Lessons must be learned as quickly as possible to avoid more tragedies, says former firefighter, Jim Fitzpatrick MP.

Over the past few days, I have been called upon to speak publicly on the appalling incident that is the Grenfell Tower fire in West London. One of the reasons that I received so many requests from the media is that I was a firefighter before becoming a Member of Parliament.  Another is my involvement as Secretary of the All-Party Parliamentary Group on Fire Safety and Rescue, and also I was Fire Minister in the last Labour Government for a time.

The Chief Fire Commissioner, Dany Cotton, has said that, in 29 years, she has never seen anything like it.  There have been some high-rise blazes in the United Arab Emirates – Dubai – in recent years; but Grenfell Tower’s fire is singular.  This has not happened in the UK before. 

I’ve referred many times over the last few days to the fire in Southwark in 2009, in Lakanal House, in which six people died.  At the Coroner’s Enquiry, recommendations were made in the aftermath, to try to prevent similar disasters in the future.

We are barely at even the beginning of investigations into the fire, but I have initially made some comments that seem apposite to me, from what I have seen and heard so far:

  • Ministers have been warned about the need to review the building regulations after Lakanal House upgrade housing safety regulations, and the Fire All-Party Group has written a number of times about this;
  • The company which refurbished Grenfell Tower with the new external cladding, which caught fire from floor to floor, has questions to answer, and I’m sure this will be central for the Public Enquiry;
  • Retro fitting of sprinklers in high rise blocks was suggested by the Lakanal House Coroner.
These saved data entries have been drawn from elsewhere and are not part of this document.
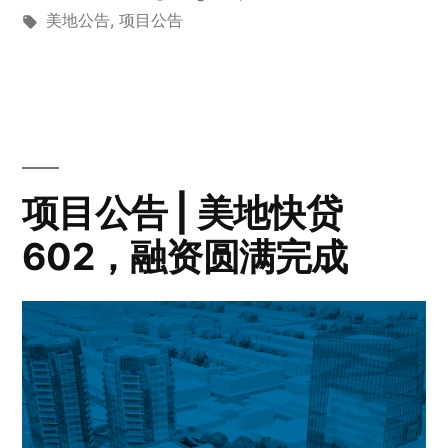
by
Tags:
in
美地公告
,
项目公告
项目公告 | 美地快贷
602，融资圆满完成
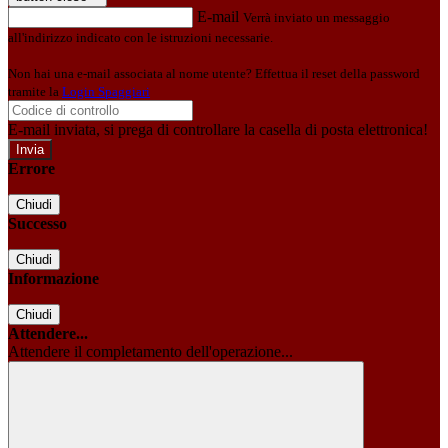
E-mail
Verrà inviato un messaggio
all'indirizzo indicato con le istruzioni necessarie.
Non hai una e-mail associata al nome utente? Effettua il reset della password
tramite la
Login Spaggiari
E-mail inviata, si prega di controllare la casella di posta elettronica!
Errore
Chiudi
Successo
Chiudi
Informazione
Chiudi
Attendere...
Attendere il completamento dell'operazione...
These deaths and injuries should not have happened.  The vast majority, if not all, were preventable.  The fact that this can be stated unequivocally is haunting and tragic. 

There are other issues just as important but not as dramatic as the heroism of our firefighters or the operation of fire sprinklers.  For instance:

  • Maintenance and inspection of buildings;
  • Quality of work on repairs/refurbishments;
  • Inspection of finished work of repairs/refurbishments;
  • Fire protection specification for materials in buildings;
  • Procurement and supply of appropriate materials.
  • Regular review of building regulations to ensure protection legislation keeps up with modern methods of construction, and new materials being developed and used.

The Commons will undoubtedly debate the fire and the general issue of fire safety in the weeks and months ahead.

The key issues now are:

  • Complete the review of similar buildings asap;
  • Help for the survivors and victims’ relatives, and
  • The Terms of Reference for, and timeframe of, the Public Enquiry announced by the PM.

Lessons are learned, sadly, from tragedies like Grenfell.  We need to make sure they are learned as quickly as possible to protect people more effectively.

Jim Fitzpatrick is the Labour Member of Parliament for Poplar and Limehouse.